Cars

From the 250 LM to Anish Kapoor and a Brionvega Hi-Fi, Ferrari’s Chief Design Officer, Flavio Manzoni, finds inspiration wherever he looks
Words – Ross Brown

“The way my team works is very similar to a jazz band,” explains Flavio Manzoni, when we meet to discuss the latest addition to the Prancing Horse stable, the 296 GTB.

“I set up the main goal, aims and ideas, and then we all work on different interpretations and different design languages. In many ways our approach is like that of musicians having a jam session.”
It’s an interesting approach that clearly works. Launched earlier this year, the sleek and agile 296 GTB made instant headlines not only for its ground-breaking V6 hybrid technology, but also its aerodynamic design and clear influence from previous models, the more obvious being the 1963 250 LM. Which leads to the inevitable question, what’s the starting point for design: innovation or inspiration? 


FM: It’s a good question and in fact the inspiration is the innovation. To start an idea, you always must look forward, but fortunately Ferrari has such a rich heritage that it's easy to connect our new ideas to the past.

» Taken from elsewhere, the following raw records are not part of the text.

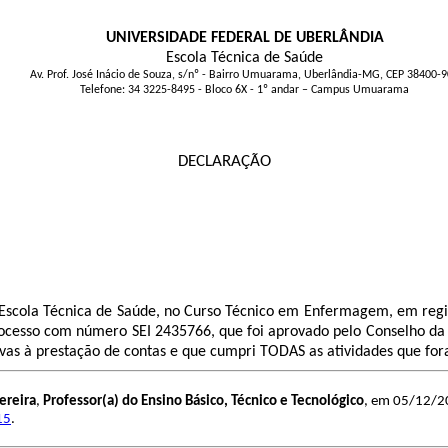
UNIVERSIDADE FEDERAL DE UBERLÂNDIA
Escola Técnica de Saúde
Av. Prof. José Inácio de Souza, s/nº - Bairro Umuarama, Uberlândia-MG, CEP 38400-
Telefone: 34 3225-8495 - Bloco 6X - 1º andar – Campus Umuarama
DECLARAÇÃO
na Escola Técnica de Saúde, no Curso Técnico em Enfermagem, em re
processo com número SEI
2435766
, que foi aprovado pelo Conselho da
s à prestação de contas e que cumpri TODAS as atividades que fora
ereira
,
Professor(a) do Ensino Básico, Técnico e Tecnológico
, em 05/12/20
15
.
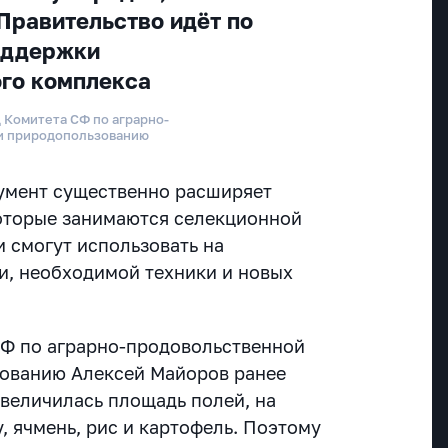
Правительство идёт по
оддержки
го комплекса
 Комитета СФ по аграрно-
и природопользованию
кумент существенно расширяет
оторые занимаются селекционной
и смогут использовать на
ти, необходимой техники и новых
СФ по аграрно-продовольственной
зованию Алексей Майоров ранее
 увеличилась площадь полей, на
, ячмень, рис и картофель. Поэтому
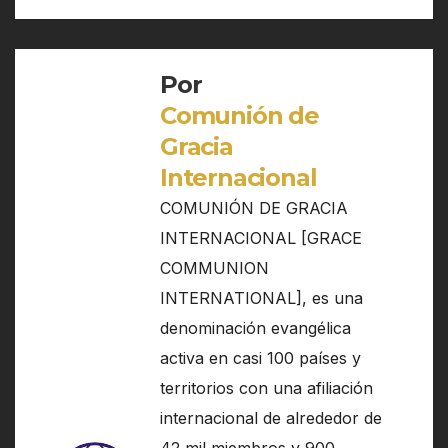
de
entradas
Por
Comunión de
Gracia
Internacional
COMUNIÓN DE GRACIA
INTERNACIONAL [GRACE
COMMUNION
INTERNATIONAL], es una
denominación evangélica
activa en casi 100 países y
territorios con una afiliación
internacional de alrededor de
42 mil miembros y 900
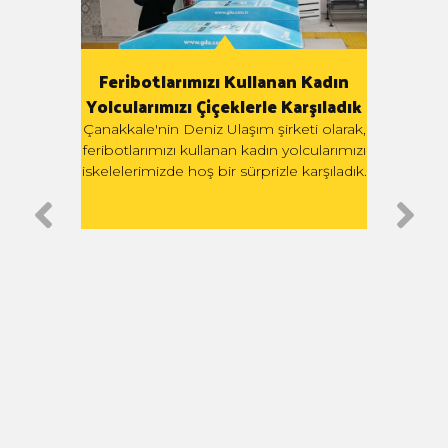
Feribotlarımızı Kullanan Kadın
Yolcularımızı Çiçeklerle Karşıladık
miyle
G
Çanakkale'nin Deniz Ulaşım şirketi olarak,
Yükse
feribotlarımızı kullanan kadın yolcularımızı
ilen
Teki
iskelelerimizde hoş bir sürprizle karşıladık.
e 23
tar
acera
G
ledi.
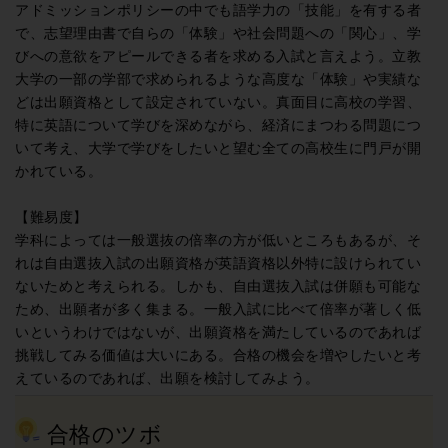
アドミッションポリシーの中でも語学力の「技能」を有する者
で、志望理由書で自らの「体験」や社会問題への「関心」、学
びへの意欲をアピールできる者を求める入試と言えよう。立教
大学の一部の学部で求められるような高度な「体験」や実績な
どは出願資格として設定されていない。真面目に高校の学習、
特に英語について学びを深めながら、経済にまつわる問題につ
いて考え、大学で学びをしたいと望む全ての高校生に門戸が開
かれている。
【難易度】
学科によっては一般選抜の倍率の方が低いところもあるが、そ
れは自由選抜入試の出願資格が英語資格以外特に設けられてい
ないためと考えられる。しかも、自由選抜入試は併願も可能な
ため、出願者が多く集まる。一般入試に比べて倍率が著しく低
いというわけではないが、出願資格を満たしているのであれば
挑戦してみる価値は大いにある。合格の機会を増やしたいと考
えているのであれば、出願を検討してみよう。
合格のツボ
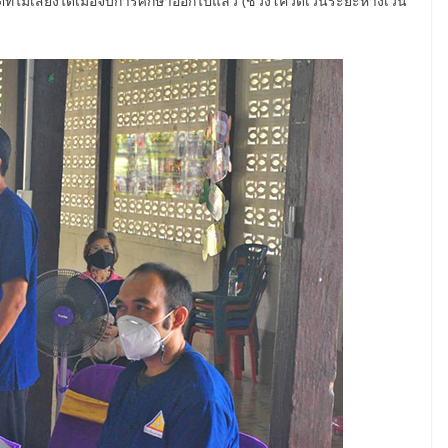
ี่ไม่เสี่ยงได้เมื่อจบการศึกษาออกไปแล้ว (ช่วงโควิดเว้นระยะห่างเว้น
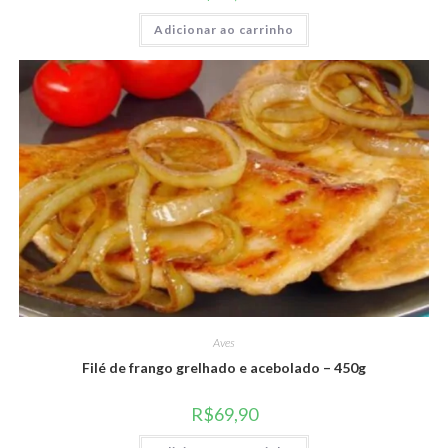
Adicionar ao carrinho
Aves
Filé de frango grelhado e acebolado – 450g
R$
69,90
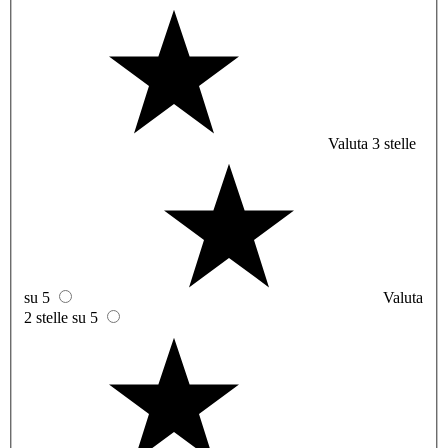
Valuta 3 stelle
su 5
Valuta
2 stelle su 5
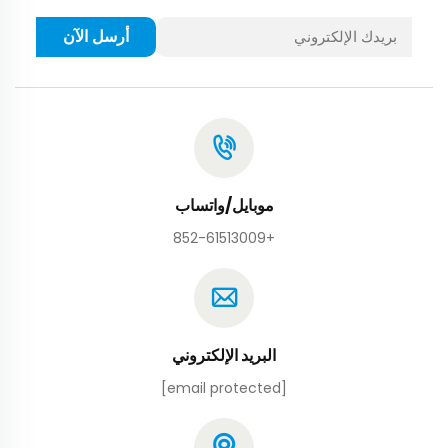
أرسل الآن
موبايل/واتساب
+852-61513009
البريد الإلكتروني
[email protected]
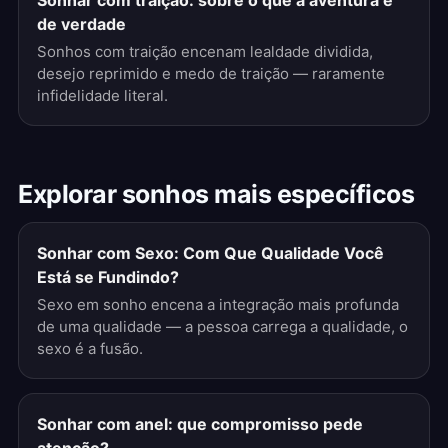
Sonhar com traição: sobre o que a aventura é
de verdade
Sonhos com traição encenam lealdade dividida,
desejo reprimido e medo de traição — raramente
infidelidade literal.
Explorar sonhos mais específicos
Sonhar com Sexo: Com Que Qualidade Você
Está se Fundindo?
Sexo em sonho encena a integração mais profunda
de uma qualidade — a pessoa carrega a qualidade, o
sexo é a fusão.
Sonhar com anel: que compromisso pede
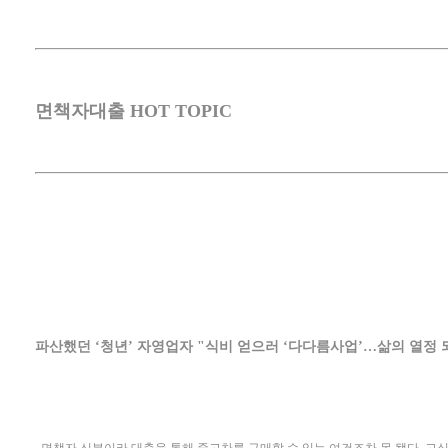
면책자대출 HOT TOPIC
파산했던 ‘청년’ 자영업자 "식비 얻으러 ‘다다름사업’…삶의 열정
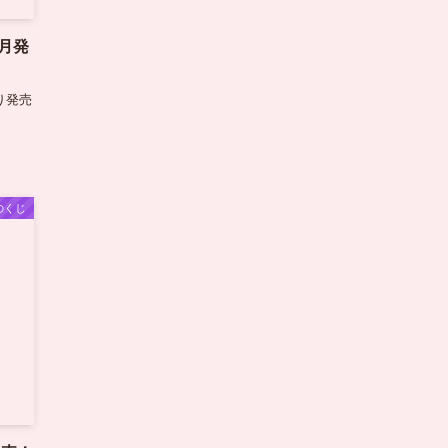
2月発
り発売
のくじ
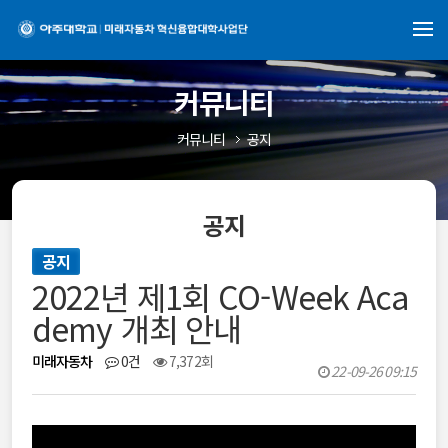
커뮤니티
커뮤니티
공지
공지
공지
2022년 제1회 CO-Week Aca
demy 개최 안내
미래자동차
0건
7,372회
22-09-26 09:15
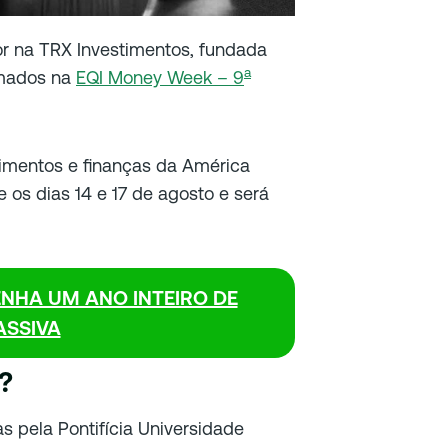
or na TRX Investimentos, fundada
a
rmados na
EQI Money Week – 9
timentos e finanças da América
 os dias 14 e 17 de agosto e será
ENHA UM ANO INTEIRO DE
ASSIVA
?
 pela Pontifícia Universidade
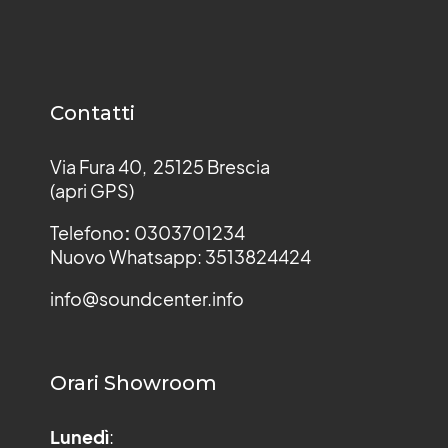
Contatti
Via Fura 40, 25125 Brescia
(apri GPS)
Telefono
:
0303701234
Nuovo Whatsapp: 3513824424
info@soundcenter.info
Orari Showroom
Lunedì
:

The 296 GTB made headlines not just for its innovative v6 hybrid technology, but also for its simple, elegant design

TOFM: Is there a period in Ferrari’s history where inspiration was at its highest?

 

FM: Well, there have been masterpieces in every decade, although I will say that the cars of the 60s were characterised by a very sensual and romantic treatment of the shape. And this kind of sensuality of the shape is considered part of the Ferrari identity. The 296 GTB is a good example of this. It's a beautiful balance between very clear, crisp lines, while at the same time it’s sensual and rounded with a fluidity of the form that I think invites you to caress the shape of the car.


TOFM: The 250 LM would appear to have had a very strong influence on the 296 GTB 

 

FM: We decided to use the design code of the 250 LM because I felt that it was perfect for the 296, which is a very compact car. The rear air intakes on the 250 LM are within the fenders, that sit like muscles on top of the form. It’s probably one of the most characteristic elements of the car.

Launched in 1963, the compact, mid-engine 250 LM has been a clear influence on the 296 GTB

TOFM: As Ferrari continue to innovate with future Hybrid technology, do you think using inspiration from the past will become more of a challenge?

 

FM: When we are in the presence of very innovative technology then design must reflect it. The 296 is a very modern car, nevertheless it is still a combination between sportiness and past elegance together. 

 

TOFM: Do you look for inspiration away from previous Ferrari masterpieces? 

 

FM: We find it everywhere. Architecture for example, the masterpieces of the Italian designers of the 60s and the 70s are an incredible source of inspiration. And then in my office there is a beautiful Brionvega Hi-Fi designed by Castiglioni that is still so fresh, even though this has been designed in 1965. 

LaFerrari, the first hybrid with 963 cv, inspired in part by the sculptor Anish Kapoor 

TOFM: Is there a specific Ferrari with influences that might surprise people?

 

FM: When we were designing the LaFerrari I was inspired by the Anish Kapoor sculptures. Of course, we didn’t want to make organic shapes like the Kapoor sculptures, but there was an idea about how there could be a connection between the inside and outside surface of the car. But for the 296 GTB it was about elegance and simplicity. There is a beautiful phrase from the famous sculptor, Constantin Brâncuși, who was asked what simplicity meant to him, and he replied, ‘simplicity is complexity resolved’. And I think that was always our motto when designing the 296 GTB. 


Of all the Ferraris it's the 330 P4 that Flavio Manzoni is most passionate about 

TOFM: And finally, do you have a favourite Ferrari?

 

FM: It’s not a secret. I have a big passion for the Ferrari 330 P4. The shape of the car was so elegant and sensual, but it was still a product of engineering, designed for the track. It’s an amazing beauty.